Des collectifs et associations basés à Bruxelles (par exemple des ONG féministes et des projets de « safer cities » portés par Plan International ou Garance) organisent des formations pour apprendre à réagir face au harcèlement, que tu sois victime ou témoin, et pour renforcer le sentiment de sécurité dans la ville[1][4][5].

CE QUI FAIT DÉBAT

Ce qui fait débat, c’est surtout l’application concrète de la loi et des règlements. Des reportages et enquêtes montrent que, malgré l’existence de la loi antisexisme, les poursuites restent rares et le harcèlement de rue est difficile à prouver, notamment parce que les faits sont souvent rapides, en l’absence de témoins, et que beaucoup de victimes ne déposent pas plainte[2].

Des questions se posent aussi sur la formation de la police et des autres services : est-ce qu’ils sont suffisamment outillés pour reconnaître le harcèlement de rue, entendre les victimes et utiliser les outils juridiques existants ? Des organisations féministes et de défense des droits humains demandent régulièrement plus de sensibilisation, plus de statistiques publiques détaillées et une meilleure coordination entre les communes, la Région, la police et la justice pour que la loi ne reste pas symbolique[3][6].

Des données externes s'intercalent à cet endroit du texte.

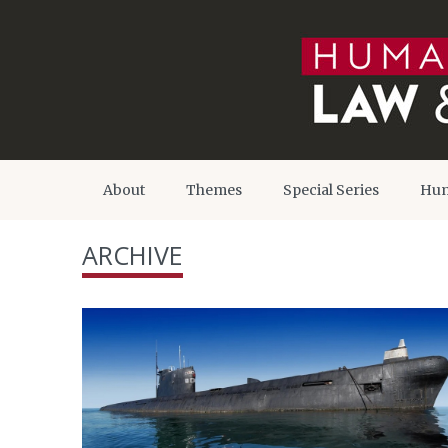
About
Themes
Special Series
Hum
ARCHIVE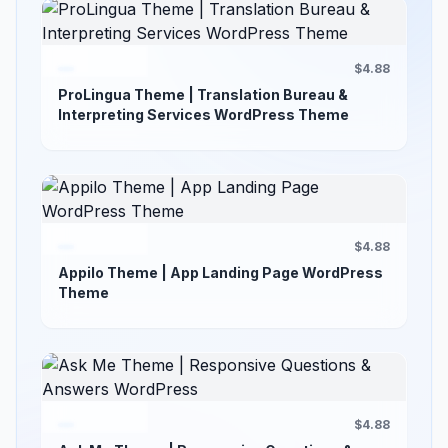
$4.88
ProLingua Theme | Translation Bureau &
Interpreting Services WordPress Theme
$4.88
Appilo Theme | App Landing Page WordPress
Theme
$4.88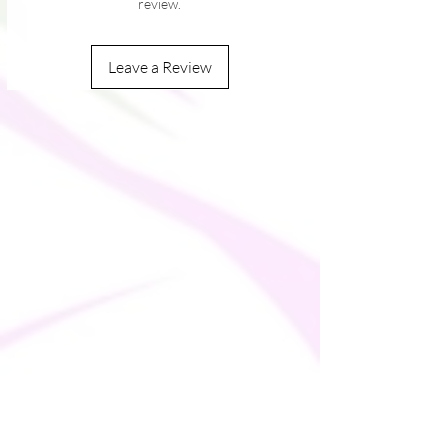
review.
� Double-lined hood with design on both 
sides
Leave a Review
� Unisex style
� Comes with drawstrings
� Overlock seams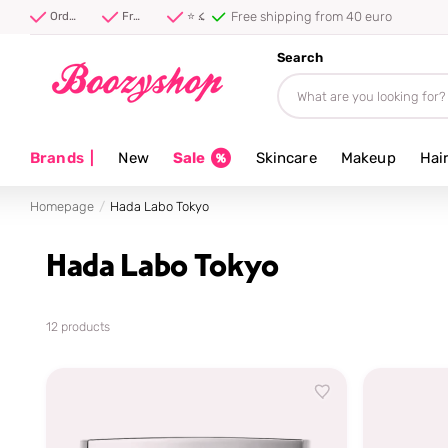
⭐ 4.8/5 from 100,000+ reviews
Order before 20:00, shipped today ⚡
Free shipping from 40 euro
⭐ 4.8/5 from 100,000+ reviews
Search
Brands
|
New
Sale
Skincare
Makeup
Hai
Homepage
Hada Labo Tokyo
Hada Labo Tokyo
12 products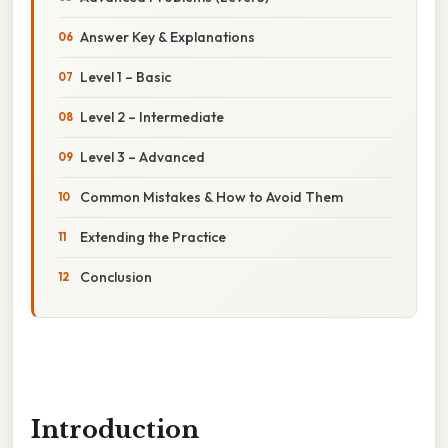
Answer Key & Explanations
Level 1 – Basic
Level 2 – Intermediate
Level 3 – Advanced
Common Mistakes & How to Avoid Them
Extending the Practice
Conclusion
Introduction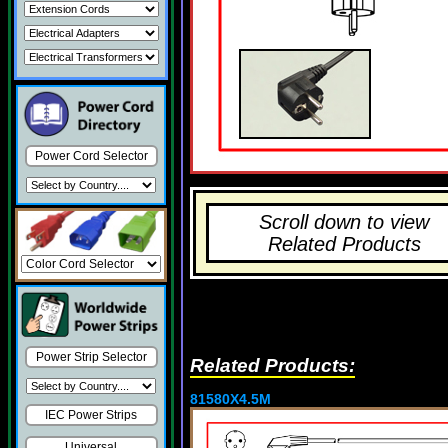
Power Cord Selector
Scroll down to view
Related Products
Power Strip Selector
Related Products:
81580X4.5M
IEC Power Strips
Universal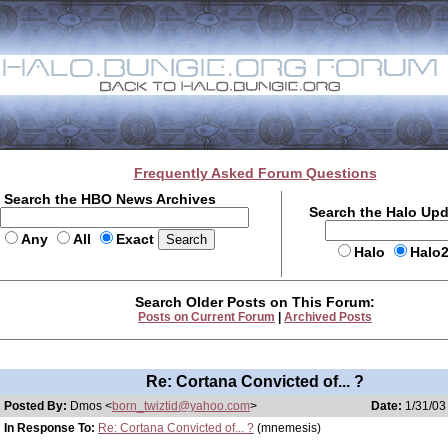
Frequently Asked Forum Questions
Search the HBO News Archives
Search the Halo Up
Any
All
Exact
Halo
Halo
Search Older Posts on This Forum:
Posts on Current Forum
|
Archived Posts
Re: Cortana Convicted of... ?
Posted By:
Dmos <
born_twiztid@yahoo.com
>
Date:
1/31/03
In Response To:
Re: Cortana Convicted of... ?
(mnemesis)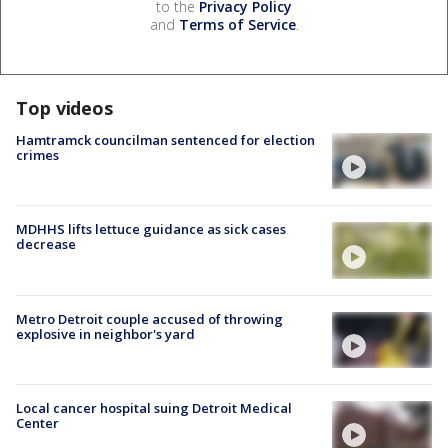
to the
Privacy Policy
and
Terms of Service
.
Top videos
Hamtramck councilman sentenced for election
crimes
MDHHS lifts lettuce guidance as sick cases
decrease
Metro Detroit couple accused of throwing
explosive in neighbor's yard
Local cancer hospital suing Detroit Medical
Center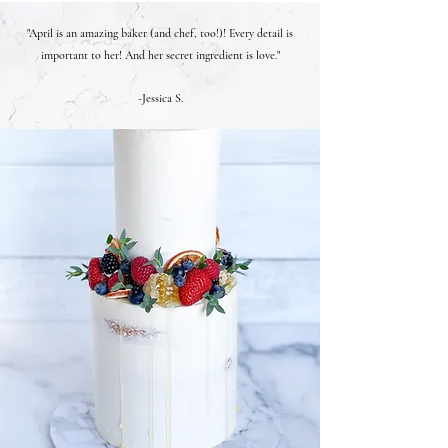
"April is an amazing baker (and chef, too!)! Every detail is
important to her! And her secret ingredient is love."
-Jessica S.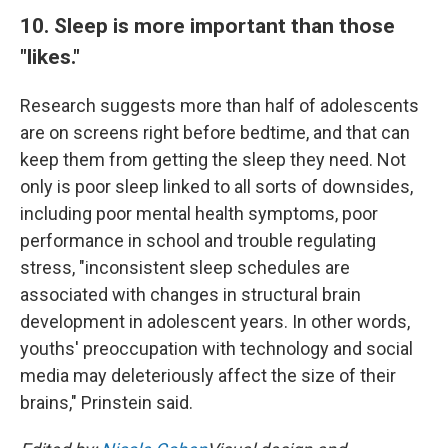
10. Sleep is more important than those
"likes."
Research suggests more than half of adolescents
are on screens right before bedtime, and that can
keep them from getting the sleep they need. Not
only is poor sleep linked to all sorts of downsides,
including poor mental health symptoms, poor
performance in school and trouble regulating
stress, "inconsistent sleep schedules are
associated with changes in structural brain
development in adolescent years. In other words,
youths' preoccupation with technology and social
media may deleteriously affect the size of their
brains," Prinstein said.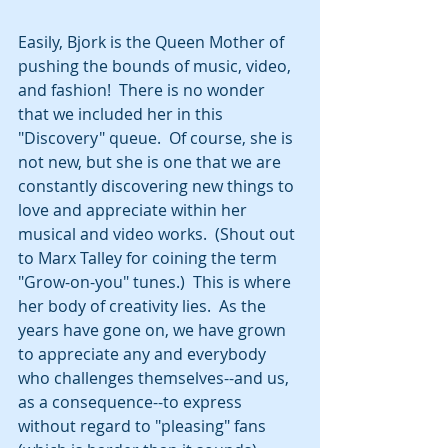
Easily, Bjork is the Queen Mother of 
pushing the bounds of music, video, 
and fashion!  There is no wonder 
that we included her in this 
"Discovery" queue.  Of course, she is 
not new, but she is one that we are 
constantly discovering new things to 
love and appreciate within her 
musical and video works.  (Shout out 
to Marx Talley for coining the term 
"Grow-on-you" tunes.)  This is where 
her body of creativity lies.  As the 
years have gone on, we have grown 
to appreciate any and everybody 
who challenges themselves--and us, 
as a consequence--to express 
without regard to "pleasing" fans 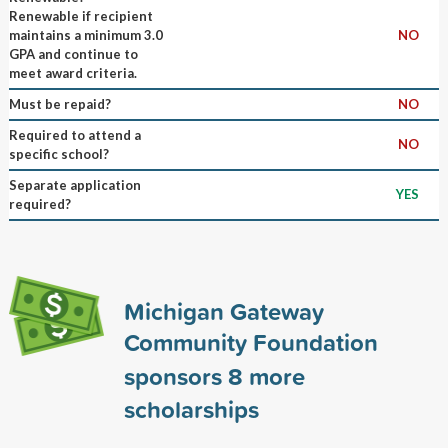
Renewable if recipient
maintains a minimum 3.0
NO
GPA and continue to
meet award criteria.
Must be repaid?
NO
Required to attend a
NO
specific school?
Separate application
YES
required?
Michigan Gateway
Community Foundation
sponsors
8
more
scholarships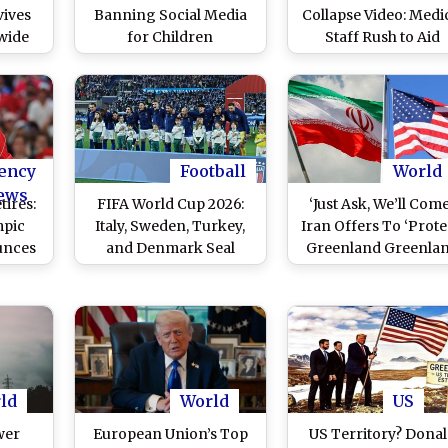
ives
Banning Social Media
Collapse Video: Medi
wide
for Children
Staff Rush to Aid
ll to
Denmark Midfielde
After Player Suffer
Heart Scare Durin
International Friend
vs Ukraine
ency
Football
World
ews
tires:
FIFA World Cup 2026:
‘Just Ask, We’ll Come
pic
Italy, Sweden, Turkey,
Iran Offers To ‘Prote
unces
and Denmark Seal
Greenland Greenla
rom
Spots In European
from US President
l
Qualifiers Playoffs
Donald Trump (Wat
Video)
ld
World
US
wer
European Union’s Top
US Territory? Dona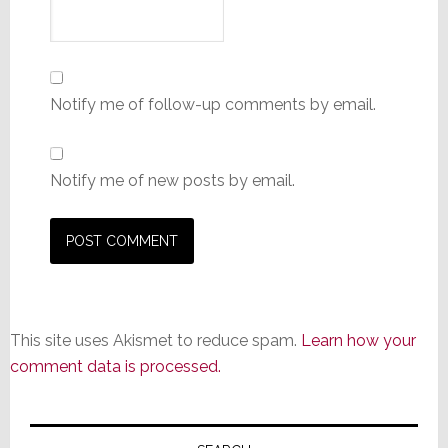
Notify me of follow-up comments by email.
Notify me of new posts by email.
This site uses Akismet to reduce spam.
Learn how your
comment data is processed.
Primary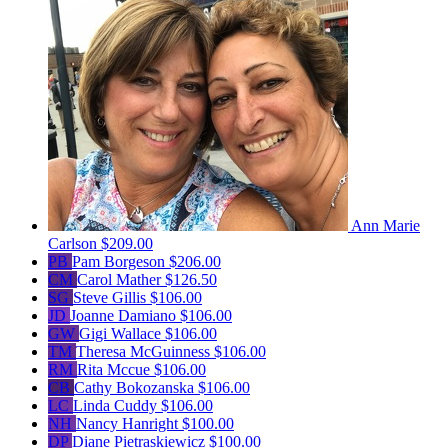
Ann Marie
Carlson
$209.00
PB
Pam Borgeson
$206.00
CM
Carol Mather
$126.50
SG
Steve Gillis
$106.00
JD
Joanne Damiano
$106.00
GW
Gigi Wallace
$106.00
TM
Theresa McGuinness
$106.00
RM
Rita Mccue
$106.00
CB
Cathy Bokozanska
$106.00
LC
Linda Cuddy
$106.00
NH
Nancy Hanright
$100.00
DP
Diane Pietraskiewicz
$100.00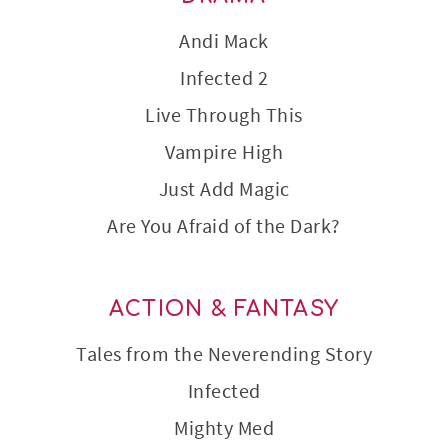
Andi Mack
Infected 2
Live Through This
Vampire High
Just Add Magic
Are You Afraid of the Dark?
ACTION & FANTASY
Tales from the Neverending Story
Infected
Mighty Med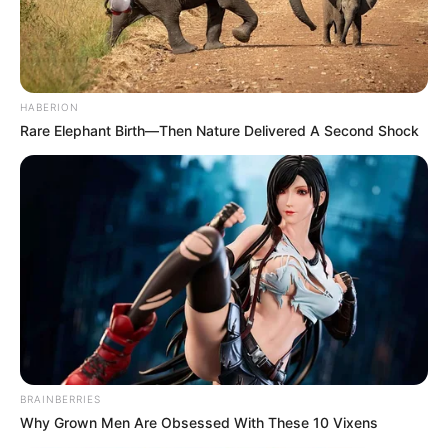
HABERION
Rare Elephant Birth—Then Nature Delivered A Second Shock
BRAINBERRIES
Why Grown Men Are Obsessed With These 10 Vixens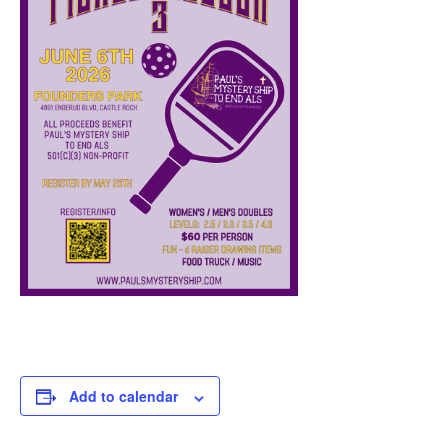
Add to calendar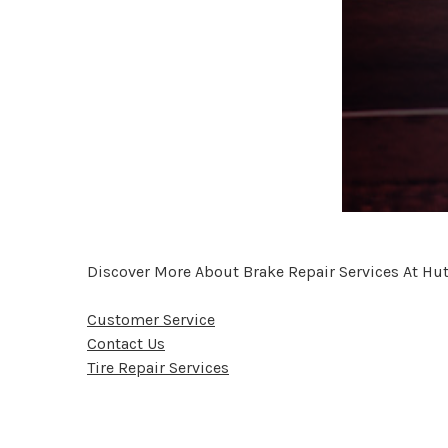
Discover More About Brake Repair Services At Hut
Customer Service
Contact Us
Tire Repair Services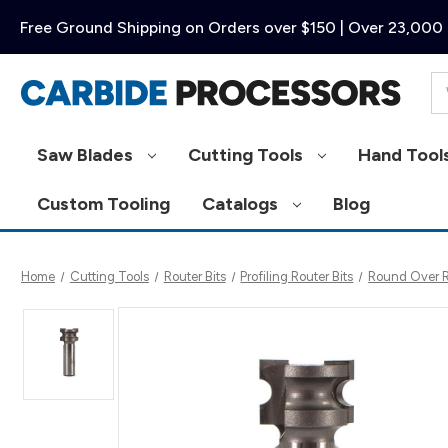
Free Ground Shipping on Orders over $150 | Over 23,000 
Se
Saw Blades
Cutting Tools
Hand Tool
Custom Tooling
Catalogs
Blog
Home
Cutting Tools
Router Bits
Profiling Router Bits
Round Over Ro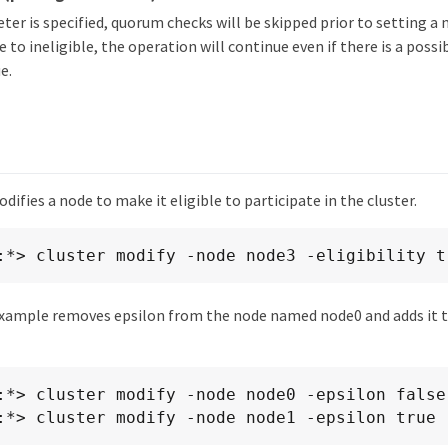
eter is specified, quorum checks will be skipped prior to setting a 
e to ineligible, the operation will continue even if there is a poss
e.
ifies a node to make it eligible to participate in the cluster.
:*> cluster modify -node node3 -eligibility t
xample removes epsilon from the node named node0 and adds it 
:*> cluster modify -node node0 -epsilon false

:*> cluster modify -node node1 -epsilon true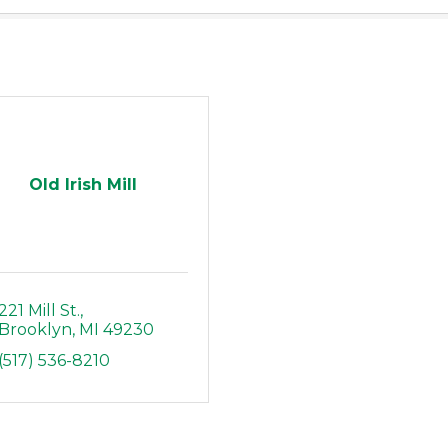
Old Irish Mill
221 Mill St.
Brooklyn
MI
49230
(517) 536-8210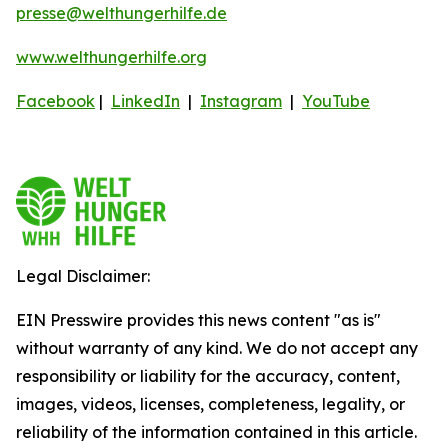
presse@welthungerhilfe.de
www.welthungerhilfe.org
Facebook
|
LinkedIn
|
Instagram
|
YouTube
Legal Disclaimer:
EIN Presswire provides this news content "as is"
without warranty of any kind. We do not accept any
responsibility or liability for the accuracy, content,
images, videos, licenses, completeness, legality, or
reliability of the information contained in this article.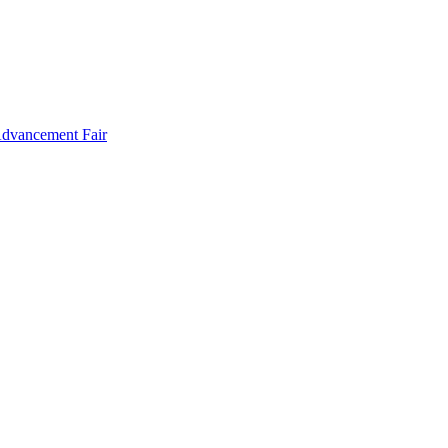
Advancement Fair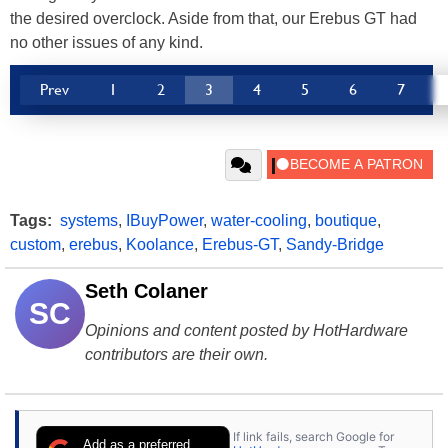
the desired overclock. Aside from that, our Erebus GT had
no other issues of any kind.
Prev
1
2
3
4
5
6
7
Tags:
systems
,
IBuyPower
,
water-cooling
,
boutique
,
custom
,
erebus
,
Koolance
,
Erebus-GT
,
Sandy-Bridge
Seth Colaner
SC
Opinions and content posted by HotHardware
contributors are their own.
If link fails, search Google for
Add as a preferred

Enfin, un autre débat porte sur la frontière entre « drague » et harcèlement : les études et les campagnes de sensibilisation insistent sur le fait que le critère central, c’est le consentement et le respect. Un comportement répété, non désiré, qui humilie, intimide ou fait peur n’est pas de la drague, mais du harcèlement, et peut tomber sous le coup de la loi[4][5].

POUR ALLER + LOIN

Si tu veux creuser, plusieurs ressources belges peuvent t’aider :

  • Safe.brussels : pour les chiffres récents sur le harcèlement de rue à Bruxelles et les actions menées par la Région[8].
  • Institut pour l’égalité des femmes et des hommes (IEFH/IGVM) : pour les études sur les violences liées au genre en Belgique et les informations sur la loi contre le sexisme[6].
  • Plan International – Safer Cities : pour comprendre comment le harcèlement de rue touche les jeunes de 15 à 24 ans dans les grandes villes belges[1].
  • Associations féministes et d’éducation permanente bruxelloises (par exemple Garance ou Le Monde selon les femmes) : pour des brochures, des ateliers et des formations sur le harcèlement dans l’espace public et les façons d’y réagir[4][5].

Et si tu es victime ou témoin, tu peux aussi te tourner vers les services locaux (maisons de justice, centres de planning familial, associations d’aide aux victimes, maisons de quartier) qui connaissent bien le contexte bruxellois et peuvent te orienter vers un soutien juridique, psychologique ou social.